Молодая монахиня в самом деле не принимала участия в их разговоре. Умея узнавать секретные чувства короля, угадывала возникающее расположение его к Луизе, стараясь не показать ни малейшего вида.

Итак, однажды в первых числах декабря (с этого мы начали) Людовик XIII, несмотря на дурную погоду, отправился на охоту в окрестности своего маленького Версальского замка; присланный от кардинала-герцога курьер с важной депешей помешал ему. Король принял его сначала очень нелюбезно; потом, после минутного размышления, приказал подавать карету и, сопровождаемый отрядом мушкетеров, отправился в Париж, сказав кучеру:

– В монастырь!

Никогда король не приезжал в монастырь с такой большой свитой, как теперь; немудрено, что проезд его вдоль бульваров и через Сент-Антуанское предместье удивил всех, о чем уже говорилось. В приемную монастыря он вошел, не удостоив на этот раз вниманием Луизу, и сухо обратился к ла Файетт:

– Ну что, был ли я прав в своих подозрениях? Брат мой Гастон снова начинает действовать против меня исподтишка – что-то затевает.

– Может быть, против кардинала, государь…

– Обратиться к человеку, находящемуся под моей властью, – не значит ли это идти против меня самого?! Уж не для того ли, чтобы наказать кардинала, он требует, несмотря на наше последнее примирение, возврата крепостей, удержанных в залог, продолжает отношения с графом Суассоном, как и с английской королевой и герцогиней Савойской, моими сестрами, секретно ему содействующими?.. Нет. Гастон моложе и крепче меня здоровьем, он – надежда мятежников и крамольников! Я бездетен, он наследует мой престол, и если б не кардинал, которого они не без причины ненавидят, был бы уже, возможно, королем Франции, а я – в могиле… или в монастыре!

– Ах, ваше величество! Вы любимы народом… Ваш брат никогда не решится…

– «Не решится»! Гастон?! Чтобы удержать его, не я ли приказал отрубить головы многим… и притом перед его глазами? Шале, Капистрана, Монморанси!

– Ваш отец был бы, может быть, милостивее!

– Да, и мой отец умерщвлен… убит! И кем, по чьему приказанию?! – воскликнул с каким-то непонятным выражением Людовик.

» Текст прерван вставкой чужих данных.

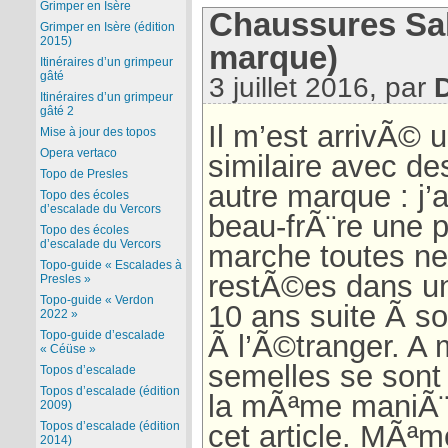
Grimper en Isère
Chaussures Sa
Grimper en Isère (édition
2015)
marque)
Itinéraires d’un grimpeur
gâté
3 juillet 2016, par
Itinéraires d’un grimpeur
gâté 2
Il m’est arrivÃ©
Mise à jour des topos
Opera vertaco
similaire avec d
Topo de Presles
autre marque : j
Topo des écoles
d’escalade du Vercors
beau-frÃ¨re une 
Topo des écoles
d’escalade du Vercors
marche toutes ne
Topo-guide « Escalades à
restÃ©es dans un
Presles »
Topo-guide « Verdon
10 ans suite Ã s
2022 »
Topo-guide d’escalade
Ã l’Ã©tranger. A 
« Céüse »
semelles se so
Topos d’escalade
Topos d’escalade (édition
la mÃªme maniÃ¨
2009)
cet article. MÃªm
Topos d’escalade (édition
2014)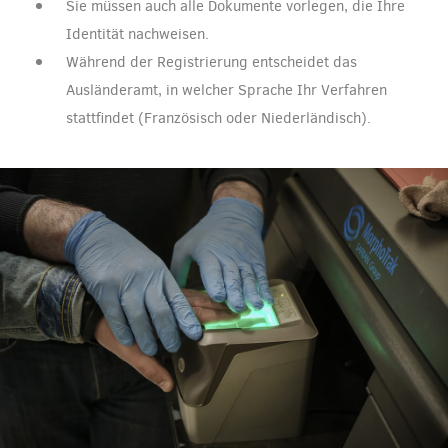
Sie müssen auch alle Dokumente vorlegen, die Ihre
Identität nachweisen.
Während der Registrierung entscheidet das
Ausländeramt, in welcher Sprache Ihr Verfahren
stattfindet (Französisch oder Niederländisch).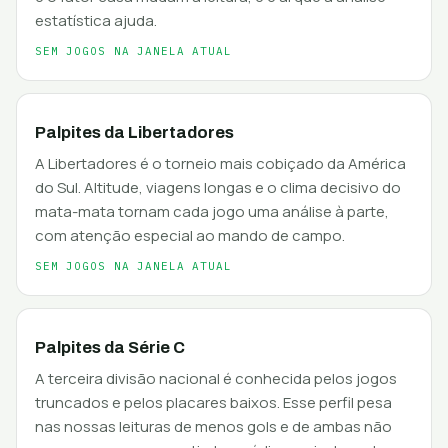
estatística ajuda.
SEM JOGOS NA JANELA ATUAL
Palpites da Libertadores
A Libertadores é o torneio mais cobiçado da América
do Sul. Altitude, viagens longas e o clima decisivo do
mata-mata tornam cada jogo uma análise à parte,
com atenção especial ao mando de campo.
SEM JOGOS NA JANELA ATUAL
Palpites da Série C
A terceira divisão nacional é conhecida pelos jogos
truncados e pelos placares baixos. Esse perfil pesa
nas nossas leituras de menos gols e de ambas não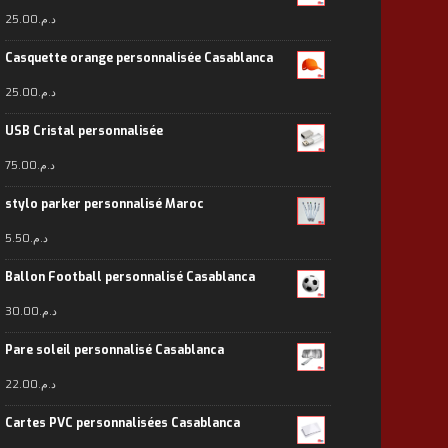
25.00
د.م.
Casquette orange personnalisée Casablanca
25.00
د.م.
USB Cristal personnalisée
75.00
د.م.
stylo parker personnalisé Maroc
5.50
د.م.
Ballon Football personnalisé Casablanca
30.00
د.م.
Pare soleil personnalisé Casablanca
22.00
د.م.
Cartes PVC personnalisées Casablanca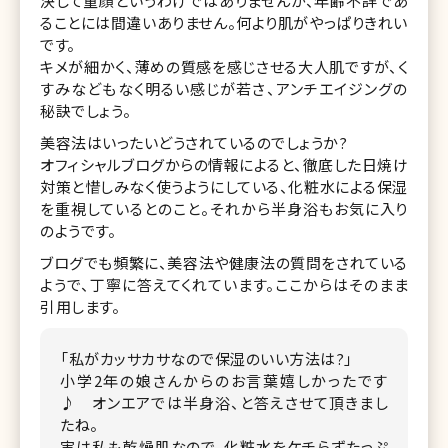
決して童顔というわけではありませんが、年齢不詳であ
ることには間違いありません。何より肌がやっぱりきれい
です。
キメが細かく、薄めの質感を感じさせる大人肌ですが、く
すみなどもなく明るい感じが若さ、アンチエイジングの
秘訣でしょう。
美容法はいったいどうされているのでしょうか?
オフィシャルブログからの情報によると、徹底した日焼け
対策と惜しみなく使うようにしている、化粧水による保湿
を重視しているとのこと。それから半身浴もお気に入り
のようです。
ブログでも頻繁に、美容法や健康法の質問をされている
ようで、丁寧に答えてくれています。ここからはそのまま
引用します。
「私がカッサカサなので保湿のいい方法は?」
小学2年の娘さんからのお言葉嬉しかったです
♪ オンエアでは半身浴、と答えさせて頂きまし
たね。
実は私も乾燥肌なので、化粧水をケチらずたっぷ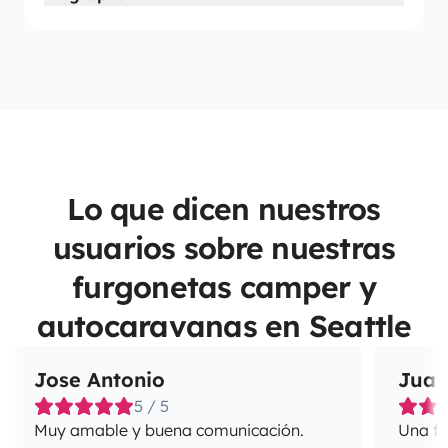
Lo que dicen nuestros
usuarios sobre nuestras
furgonetas camper y
autocaravanas en Seattle
Jose Antonio
Juan
5 / 5
Muy amable y buena comunicación.
Una fa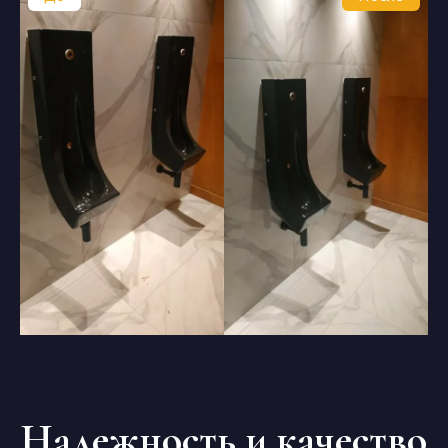
Надежность и качество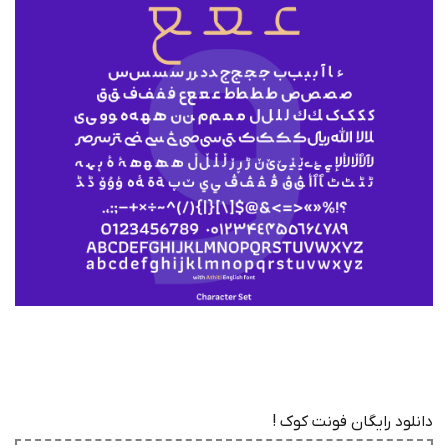
دانلود رایگان فونت کوک !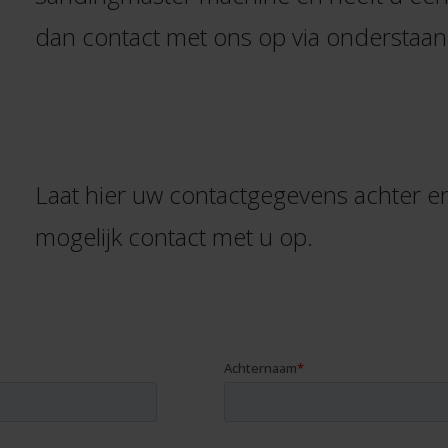
dan contact met ons op via onderstaan
Laat hier uw contactgegevens achter e
mogelijk contact met u op.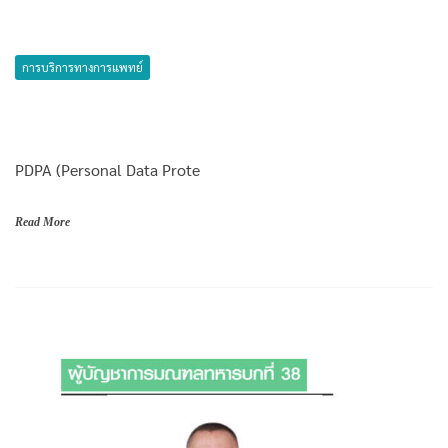
การบริการทางการแพทย์
PDPA (Personal Data Prote
Read More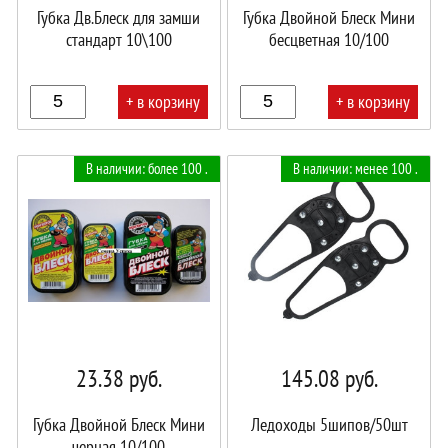
Губка Дв.Блеск для замши
Губка Двойной Блеск Мини
стандарт 10\100
бесцветная 10/100
+ в корзину
+ в корзину
В
В
В наличии: более 100 .
В наличии: менее 100 .
корзине!
корзине!
23.38
руб.
145.08
руб.
Губка Двойной Блеск Мини
Ледоходы 5шипов/50шт
черная 10/100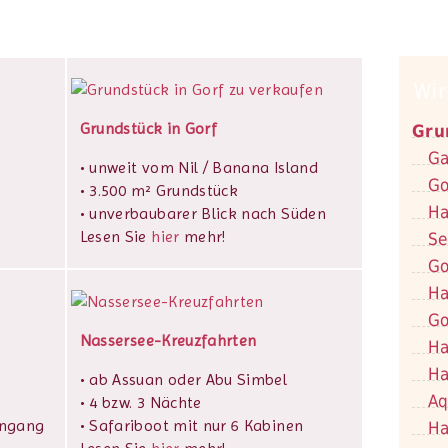
Wir
Grundstück in Gorf
Gru
Ga
• unweit vom Nil / Banana Island
Go
• 3.500 m² Grundstück
Ha
• unverbaubarer Blick nach Süden
Lesen Sie
hier
mehr!
Se
Go
Ha
Go
Nassersee-Kreuzfahrten
Ha
Ha
• ab Assuan oder Abu Simbel
Aq
• 4 bzw. 3 Nächte
ingang
• Safariboot mit nur 6 Kabinen
Ha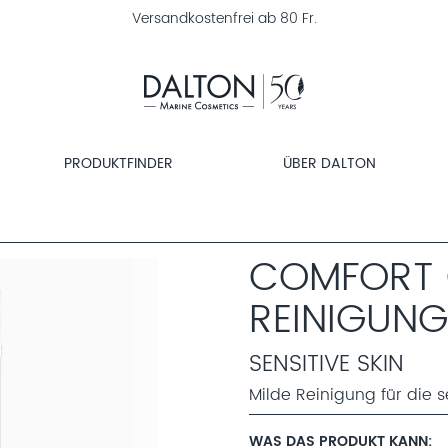
30 Tage Geld-zurück-Garantie
PRODUKTFINDER
ÜBER DALTON
COMFORT 
REINIGUNG
SENSITIVE SKIN
Milde Reinigung für die 
WAS DAS PRODUKT KANN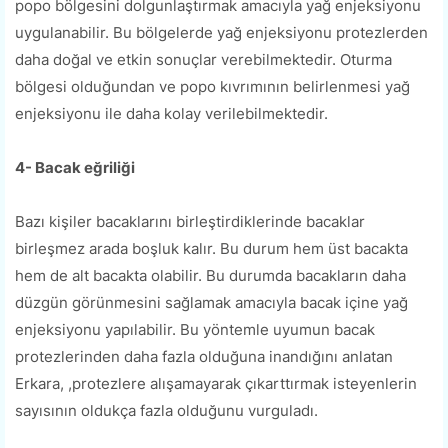
popo bölgesini dolgunlaştırmak amacıyla yağ enjeksiyonu
uygulanabilir. Bu bölgelerde yağ enjeksiyonu protezlerden
daha doğal ve etkin sonuçlar verebilmektedir. Oturma
bölgesi olduğundan ve popo kıvrımının belirlenmesi yağ
enjeksiyonu ile daha kolay verilebilmektedir.
4- Bacak eğriliği
Bazı kişiler bacaklarını birleştirdiklerinde bacaklar
birleşmez arada boşluk kalır. Bu durum hem üst bacakta
hem de alt bacakta olabilir. Bu durumda bacakların daha
düzgün görünmesini sağlamak amacıyla bacak içine yağ
enjeksiyonu yapılabilir. Bu yöntemle uyumun bacak
protezlerinden daha fazla olduğuna inandığını anlatan
Erkara, ,protezlere alışamayarak çıkarttırmak isteyenlerin
sayısının oldukça fazla olduğunu vurguladı.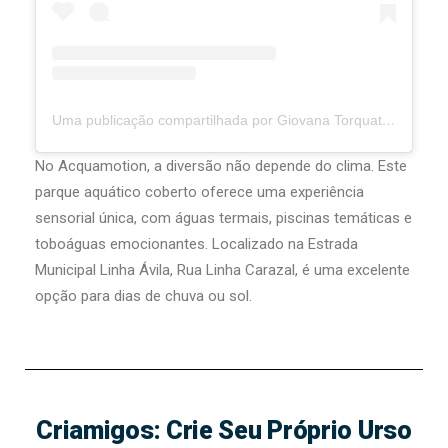
Uma publicação compartilhada por Giovana Torquato (@curitibandoemfamilia)
No Acquamotion, a diversão não depende do clima. Este
parque aquático coberto oferece uma experiência
sensorial única, com águas termais, piscinas temáticas e
toboáguas emocionantes. Localizado na Estrada
Municipal Linha Ávila, Rua Linha Carazal, é uma excelente
opção para dias de chuva ou sol.
Criamigos: Crie Seu Próprio Urso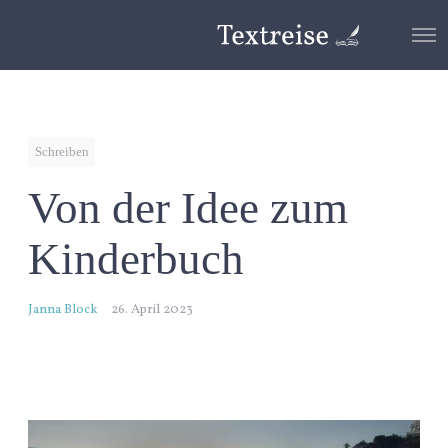
O
p
e
n
M
e
n
Schreiben
u
Von der Idee zum
Kinderbuch
Janna Block
26. April 2023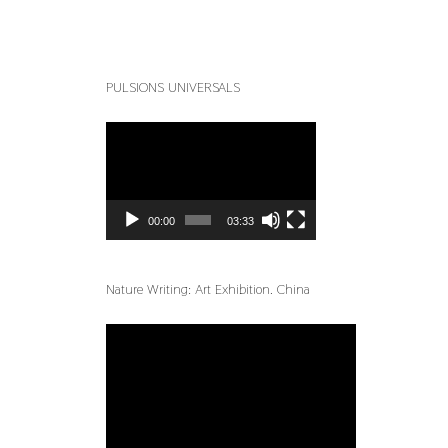
PULSIONS UNIVERSALS
Reproductor
de
vídeo
00:00
03:33
Nature Writing: Art Exhibition. China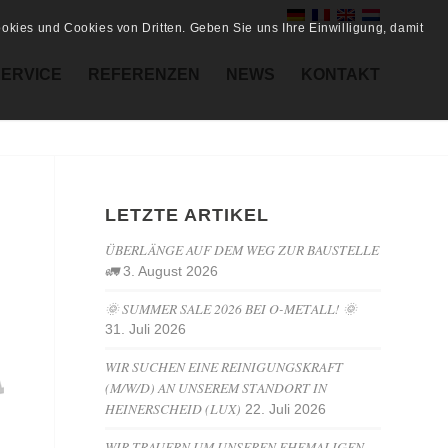
kies und Cookies von Dritten. Geben Sie uns Ihre Einwilligung, damit
SERVICE
REFERENZEN
NEWS
KONTAKT
LETZTE ARTIKEL
ÜBERLÄNGE AUF DEM WEG ZUR BAUSTELLE
🚛
3. August 2026
🌞 SUMMER SALE 2026 BEI O-METALL! 🌞
31. Juli 2026
WIR SUCHEN EINE REINIGUNGSKRAFT
(M/W/D) AN UNSEREM STANDORT IN
HEINERSCHEID (LUX)
22. Juli 2026
WIR TRAUERN UM UNSEREN EHEMALIGEN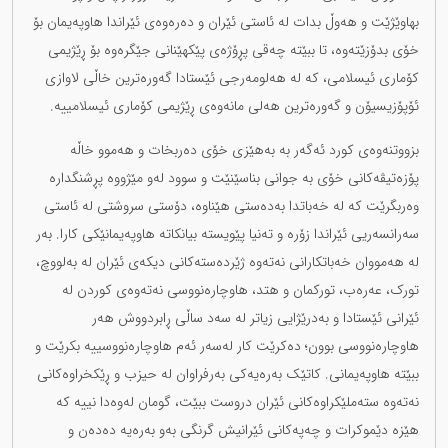
بهاوێژێت و هەوڵ بدات لە ئاستی ئێران و دەرەوەی ئێراندا هاوپەیمان بۆ
خۆی بدۆزێتەوە، تا ببێتە چەقی پڕۆژەی پێکهێنانی جێگرەوە بۆ ڕێژیمی
کۆماری ئیسلامی، کە لە هەلومەرجی ئێستادا گەورەترین خاڵی لاوازی
ئۆپۆزیسیۆن و گەورەترین هەلی مانەوەی ڕێژیمی کۆماری ئیسلامییە.
بزووتنەوەی کورد ئەگەر بە بەهێزی خۆی دەربخات و هەموو خاڵە
پۆزەتیڤەکانی خۆی بە جوانی بناسێنێت و سوود لەو مێژووە پڕشنگدارە
وەربگرێت کە لە خەباتدا بەدەستی هێناوە، دۆستی سروشتی لە ئاستی
سەرانسەریی ئێراندا زۆرە و تەنیا پێویستە بیانکاتە هاوپەیمانێکی کارا. بەر
لە هەمووان خەباتکارانی نەتەوە ژێردەستەکانی دیکەی ئێران لە بەلووچ،
تورک، عەرەب، تورکمان و هتد، هاوچارەنووسی نەتەوەی کوردن لە
ئێرانی ئێستادا و بەدرێژایی زیاتر لە سەد ساڵی ڕابردووش هەر
هاوچارەنووسی بوون؛ دەکرێت کار لەسەر ئەم هاوچارەنووسییە بکرێت و
ببێتە هاوپەیمانی. کاتێک بەرەیەکی بەرفراوان لە حیزب و ڕێکخراوەکانی
نەتەوە ستەملێکراوەکانی ئێران دروست ببێت، گومان لەوەدا نییە کە
هێزە دێموکرات و چەپەکانی ئێرانیش گرنگی بەو بەرەیە دەدەن و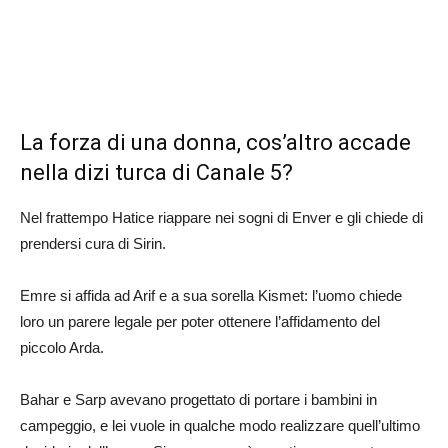
La forza di una donna, cos’altro accade
nella dizi turca di Canale 5?
Nel frattempo Hatice riappare nei sogni di Enver e gli chiede di
prendersi cura di Sirin.
Emre si affida ad Arif e a sua sorella Kismet: l’uomo chiede
loro un parere legale per poter ottenere l’affidamento del
piccolo Arda.
Bahar e Sarp avevano progettato di portare i bambini in
campeggio, e lei vuole in qualche modo realizzare quell’ultimo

Ла Файетт не говорила ни слова – знала: мстительный сын Генриха IV считал себя вправе сделать этот ужасный упрек своей матери. Луиза со страхом смотрела на короля – впервые видела его столь раздраженным.

А король продолжал:

– Едва я вступил на престол, как увидел, что мятеж распространился по всему моему государству – народ вооружился против меня. Я искал опору при дворе – и находил одних изменников, предателей! Думал найти убежище в своем семействе, а от него-то и происходило все зло, вся измена!